| name | api-flow |
| description | Analyzes API endpoints in Go codebases and generates comprehensive flow visualizations (both Mermaid charts and ASCII diagrams) showing the complete request execution path, including handlers, middleware, services, database queries, external HTTP APIs, cache operations, message queues, and all other components. Use when the user asks to visualize an API endpoint, see the flow of an API, understand how an API works, trace an API request, or map out API dependencies. Triggers on requests like "show me the flow for POST /users/create", "visualize the /orders endpoint", "trace the API call for account creation", or "map out what services are used by this endpoint". |
API Flow Visualizer
Generate comprehensive flow visualizations for API endpoints in Go codebases, showing the complete execution path from request to response using both Mermaid charts (high-level, renderable diagrams) and ASCII diagrams (detailed view with file paths).
Overview
This skill analyzes Go API endpoints and creates two types of visualizations:
1. Mermaid Charts - High-level, renderable diagrams:
- Can be rendered in GitHub, GitLab, Notion, VS Code, etc.
- Quick understanding of the overall flow
- Clean, professional appearance
- Shows main components and their interactions
2. ASCII Diagrams - Detailed, comprehensive view:
- File paths and line numbers for easy navigation
- All operations and components shown in detail
- Includes middleware, handlers, services, databases, external APIs
- Perfect for understanding implementation details
Both visualizations include:
- Middleware chain execution
- Handler and service layer calls
- Database queries and transactions
- External HTTP API calls
- Cache operations (Redis, Memcached, etc.)
- Message queue operations (Kafka, RabbitMQ, SQS, etc.)

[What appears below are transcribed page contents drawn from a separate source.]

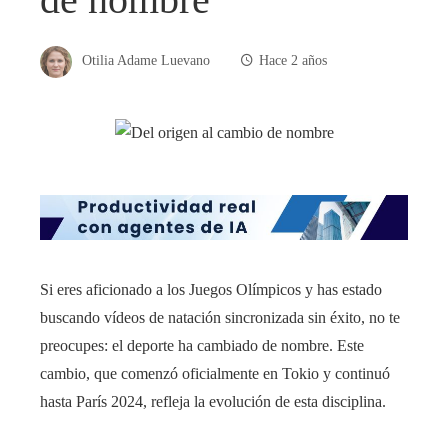
Otilia Adame Luevano
Hace 2 años
Si eres aficionado a los Juegos Olímpicos y has estado
buscando vídeos de natación sincronizada sin éxito, no te
preocupes: el deporte ha cambiado de nombre. Este
cambio, que comenzó oficialmente en Tokio y continuó
hasta París 2024, refleja la evolución de esta disciplina.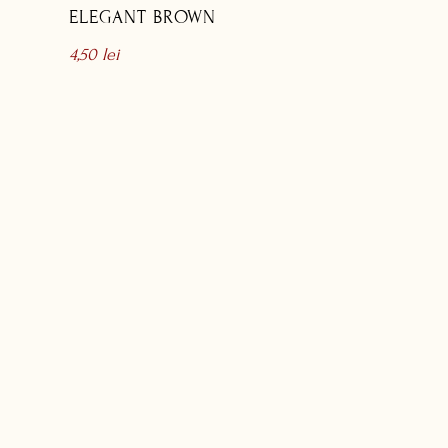
ELEGANT BROWN
4,50
lei
ANPC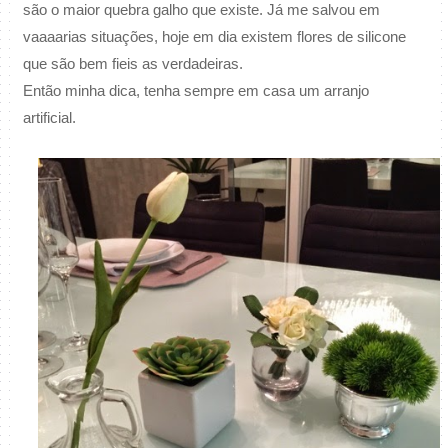
são o maior quebra galho que existe. Já me salvou em
vaaaarias situações, hoje em dia existem flores de silicone
que são bem fieis as verdadeiras.
Então minha dica, tenha sempre em casa um arranjo
artificial.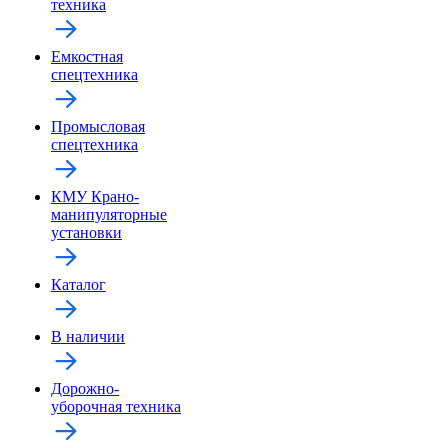
техника
Емкостная
спецтехника
Промысловая
спецтехника
КМУ Крано-
манипуляторные
установки
Каталог
В наличии
Дорожно-
уборочная техника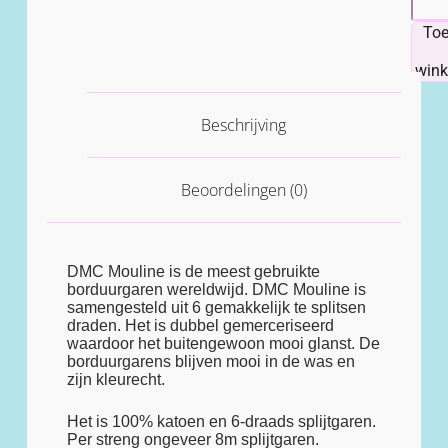
To
win
Beschrijving
Beoordelingen (0)
DMC Mouline is de meest gebruikte
borduurgaren wereldwijd. DMC Mouline is
samengesteld uit 6 gemakkelijk te splitsen
draden. Het is dubbel gemerceriseerd
waardoor het buitengewoon mooi glanst. De
borduurgarens blijven mooi in de was en
zijn kleurecht.
Het is 100% katoen en 6-draads splijtgaren.
Per streng ongeveer 8m splijtgaren.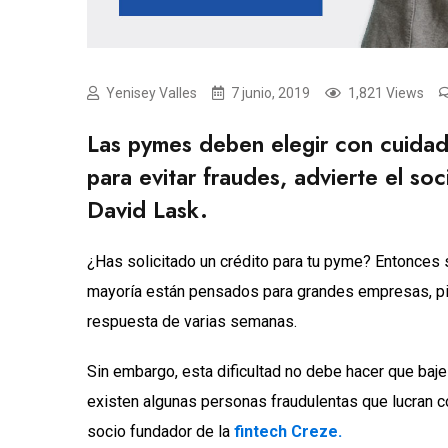
Yenisey Valles
7 junio, 2019
1,821 Views
Las pymes deben elegir con cuidad
para evitar fraudes, advierte el so
David Lask.
¿Has solicitado un crédito para tu pyme? Entonces 
mayoría están pensados para grandes empresas, p
respuesta de varias semanas.
Sin embargo, esta dificultad no debe hacer que bajes
existen algunas personas fraudulentas que lucran c
socio fundador de la
fintech Creze.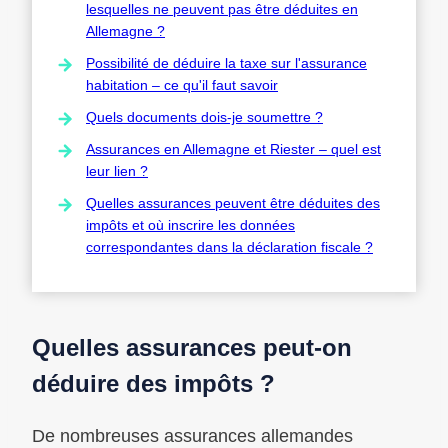
lesquelles ne peuvent pas être déduites en
Allemagne ?
Possibilité de déduire la taxe sur l'assurance
habitation – ce qu'il faut savoir
Quels documents dois-je soumettre ?
Assurances en Allemagne et Riester – quel est
leur lien ?
Quelles assurances peuvent être déduites des
impôts et où inscrire les données
correspondantes dans la déclaration fiscale ?
Quelles assurances peut-on
déduire des impôts ?
De nombreuses assurances allemandes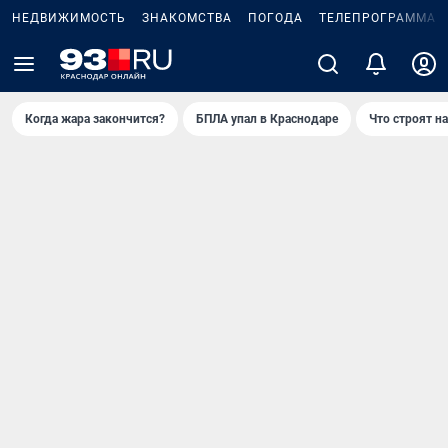
НЕДВИЖИМОСТЬ
ЗНАКОМСТВА
ПОГОДА
ТЕЛЕПРОГРАММА
Когда жара закончится?
БПЛА упал в Краснодаре
Что строят н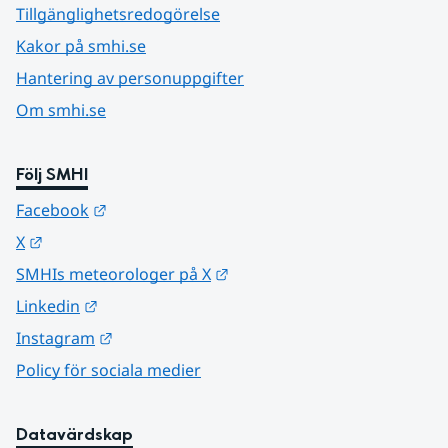
Tillgänglighetsredogörelse
Kakor på smhi.se
Hantering av personuppgifter
Om smhi.se
Följ SMHI
Länk till annan webbplats.
Facebook
Länk till annan webbplats.
X
Länk till annan webbplats.
SMHIs meteorologer på X
Länk till annan webbplats.
Linkedin
Länk till annan webbplats.
Instagram
Policy för sociala medier
Datavärdskap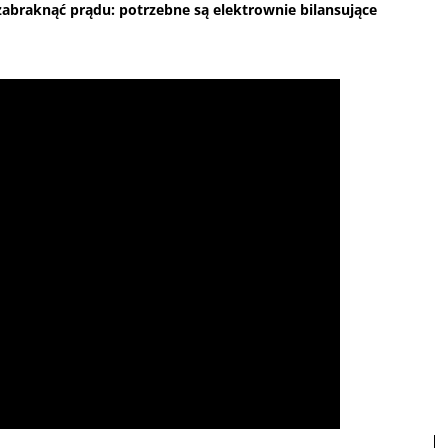
zabraknąć prądu: potrzebne są elektrownie bilansujące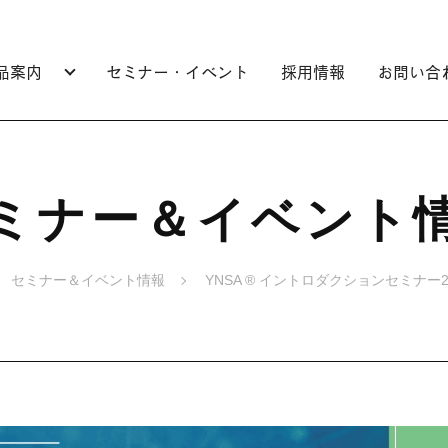
品案内
セミナー・イベント
採用情報
お問い合
ミナー＆イベント
セミナー＆イベント情報
YNSA ® イントロダクションセミナー2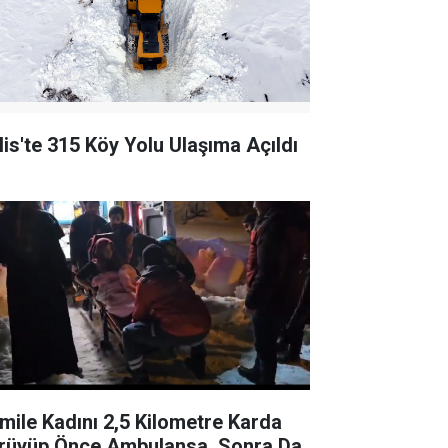
tlis'te 315 Köy Yolu Ulaşıma Açıldı
mile Kadını 2,5 Kilometre Karda
rüyüp Önce Ambulansa, Sonra Da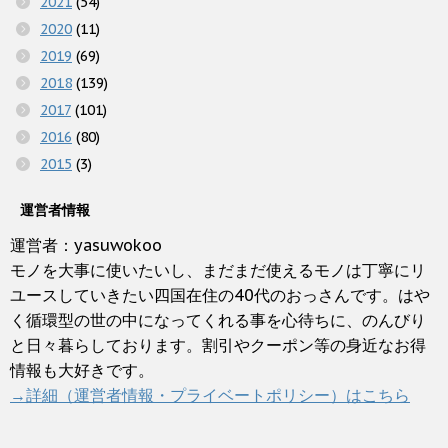
2021
(54)
2020
(11)
2019
(69)
2018
(139)
2017
(101)
2016
(80)
2015
(3)
運営者情報
運営者：yasuwokoo
モノを大事に使いたいし、まだまだ使えるモノは丁寧にリ
ユースしていきたい四国在住の40代のおっさんです。はや
く循環型の世の中になってくれる事を心待ちに、のんびり
と日々暮らしております。割引やクーポン等の身近なお得
情報も大好きです。
→詳細（運営者情報・プライベートポリシー）はこちら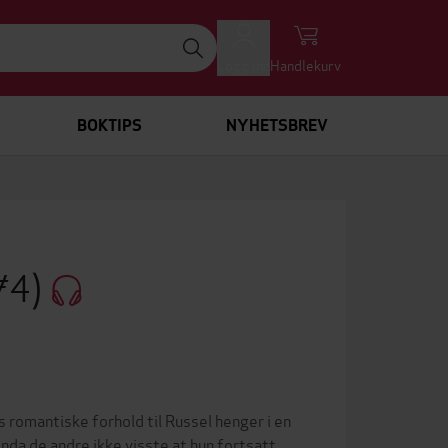
Logg inn
Handlekurv
BOKTIPS
NYHETSBREV
 #4)
es romantiske forhold til Russel henger i en
nda de andre ikke visste at hun fortsatt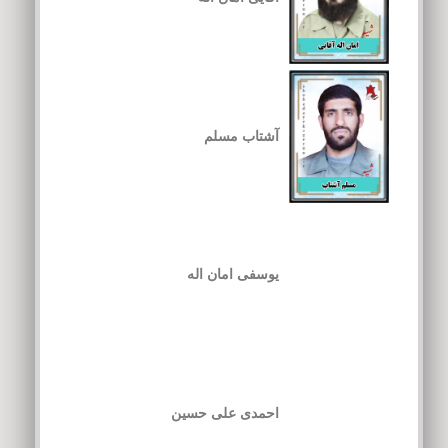
آشتاب مسلم
یوسفی امان اله
احمدی علی حسین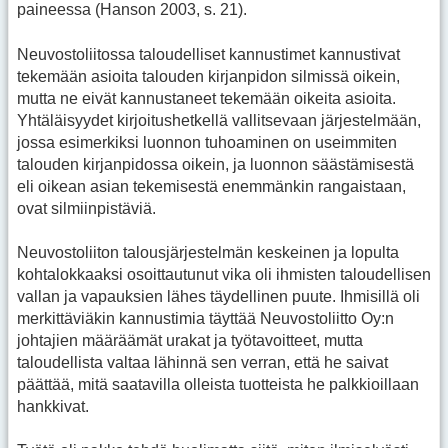
paineessa (Hanson 2003, s. 21).
Neuvostoliitossa taloudelliset kannustimet kannustivat
tekemään asioita talouden kirjanpidon silmissä oikein,
mutta ne eivät kannustaneet tekemään oikeita asioita.
Yhtäläisyydet kirjoitushetkellä vallitsevaan järjestelmään,
jossa esimerkiksi luonnon tuhoaminen on useimmiten
talouden kirjanpidossa oikein, ja luonnon säästämisestä
eli oikean asian tekemisestä enemmänkin rangaistaan,
ovat silmiinpistäviä.
Neuvostoliiton talousjärjestelmän keskeinen ja lopulta
kohtalokkaaksi osoittautunut vika oli ihmisten taloudellisen
vallan ja vapauksien lähes täydellinen puute. Ihmisillä oli
merkittäviäkin kannustimia täyttää Neuvostoliitto Oy:n
johtajien määräämät urakat ja työtavoitteet, mutta
taloudellista valtaa lähinnä sen verran, että he saivat
päättää, mitä saatavilla olleista tuotteista he palkkioillaan
hankkivat.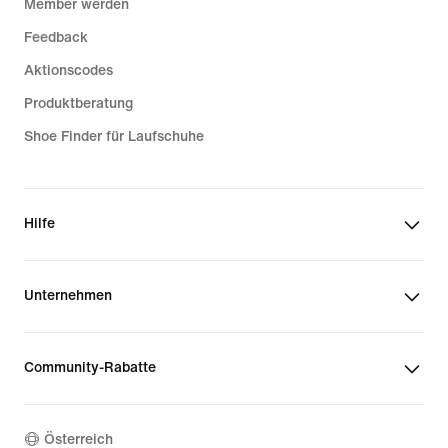
Member werden
Feedback
Aktionscodes
Produktberatung
Shoe Finder für Laufschuhe
Hilfe
Unternehmen
Community-Rabatte
Österreich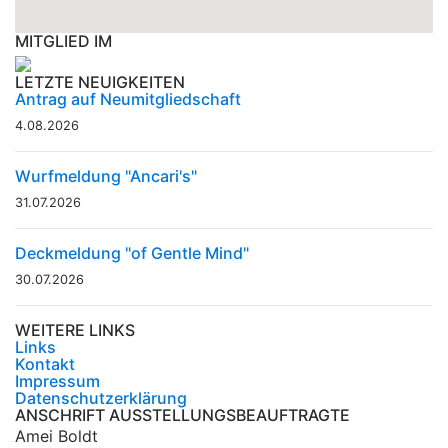
MITGLIED IM
LETZTE NEUIGKEITEN
Antrag auf Neumitgliedschaft
4.08.2026
Wurfmeldung "Ancari's"
31.07.2026
Deckmeldung "of Gentle Mind"
30.07.2026
WEITERE LINKS
Links
Kontakt
Impressum
Datenschutzerklärung
ANSCHRIFT AUSSTELLUNGSBEAUFTRAGTE
Amei Boldt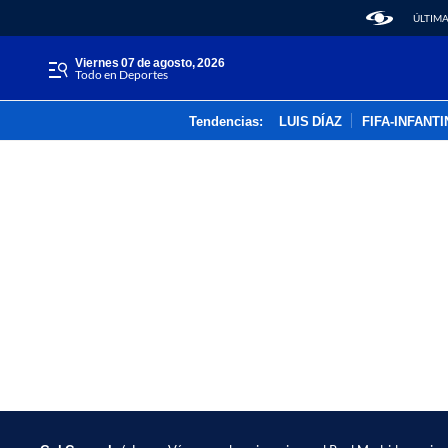
ÚLTIMA
viernes 07 de agosto, 2026
Todo en Deportes
Tendencias:
LUIS DÍAZ
FIFA-INFANT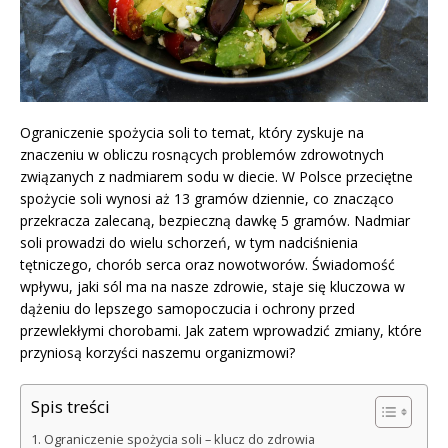
Ograniczenie spożycia soli to temat, który zyskuje na
znaczeniu w obliczu rosnących problemów zdrowotnych
związanych z nadmiarem sodu w diecie. W Polsce przeciętne
spożycie soli wynosi aż 13 gramów dziennie, co znacząco
przekracza zalecaną, bezpieczną dawkę 5 gramów. Nadmiar
soli prowadzi do wielu schorzeń, w tym nadciśnienia
tętniczego, chorób serca oraz nowotworów. Świadomość
wpływu, jaki sól ma na nasze zdrowie, staje się kluczowa w
dążeniu do lepszego samopoczucia i ochrony przed
przewlekłymi chorobami. Jak zatem wprowadzić zmiany, które
przyniosą korzyści naszemu organizmowi?
Spis treści
Ograniczenie spożycia soli – klucz do zdrowia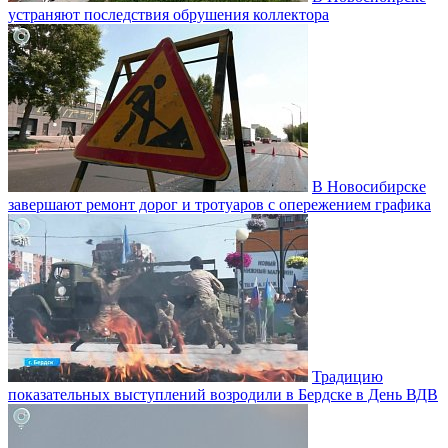
устраняют последствия обрушения коллектора
В Новосибирске
завершают ремонт дорог и тротуаров с опережением графика
Традицию
показательных выступлений возродили в Бердске в День ВДВ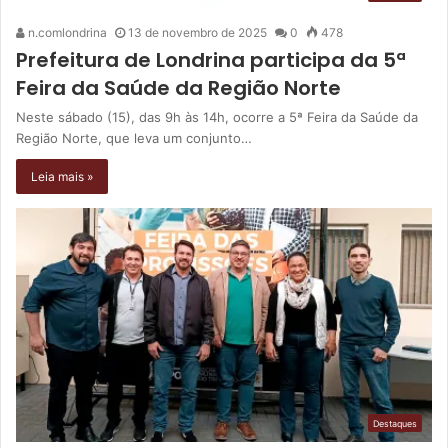
n.comlondrina
13 de novembro de 2025
0
478
Prefeitura de Londrina participa da 5ª
Feira da Saúde da Região Norte
Neste sábado (15), das 9h às 14h, ocorre a 5ª Feira da Saúde da
Região Norte, que leva um conjunto…
Leia mais »
Destaques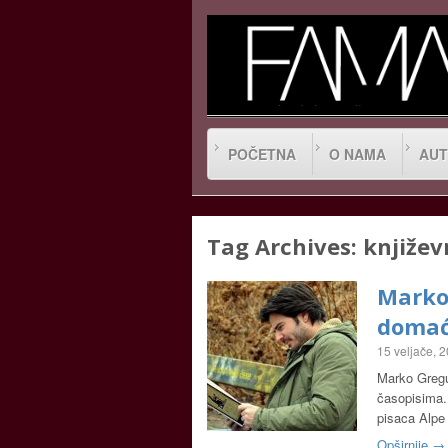
POČETNA
O NAMA
AUT
Tag Archives:
književ
Marko 
domać
15 veljače, 
Marko Gregur
časopisima. 
pisaca Alpe
Opširnije →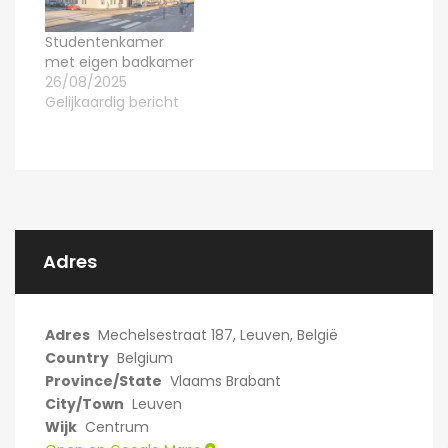
gelijkvloers is een
vernieuwde keuken
Studentenkamer
met
met eigen badkamer
vaatwasmachine, 2
26/08/2025
aparte kookplaten
Gelijkaardig bericht
en grote ijskast. In de
berging staat een
was-droogmachine
ter beschikking van
de…
Adres
Adres
Mechelsestraat 187, Leuven, België
Country
Belgium
Province/State
Vlaams Brabant
City/Town
Leuven
Wijk
Centrum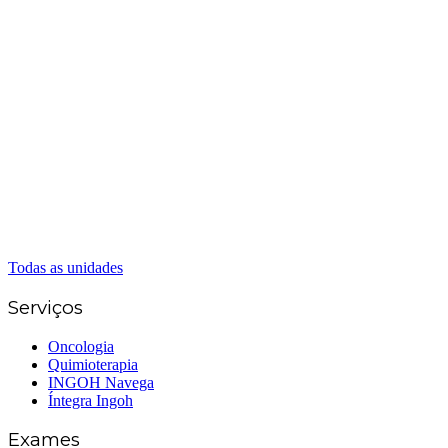
Matriz Goiânia
(62) 3226-0200
(62) 3414-8800
Anápolis
(62) 3324-9304
(62) 98226-9753
(62) 3414-8800
Caldas Novas
(62) 99262-5248
(62) 3414-8800
Senador Canedo
(62) 3226-0200
(62) 3414-8800
Todas as unidades
Serviços
Oncologia
Quimioterapia
INGOH Navega
Íntegra Ingoh
Exames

- Conditional logic and branching
- Error handling paths
- Goroutines and parallel execution
- File paths and line numbers for easy navigation
Workflow
Step 1: Understand the Request
Extract the endpoint details from the user's request:
- HTTP method (GET, POST, PUT, DELETE, etc.)
- URL path (e.g.,
/api/users/create, /accounts/:id)
- Any specific details the user wants to focus on
If the endpoint is unclear, ask the user to clarify.
Step 2: Locate the Route Definition
Search for the route definition in the codebase:
-
Search for the URL path in route definition files:
- Common locations:
routes/, router/, api/, handlers/, cmd/, main.go
- Look for router frameworks (Gin, Echo, Chi, Gorilla Mux, Fiber, net/http)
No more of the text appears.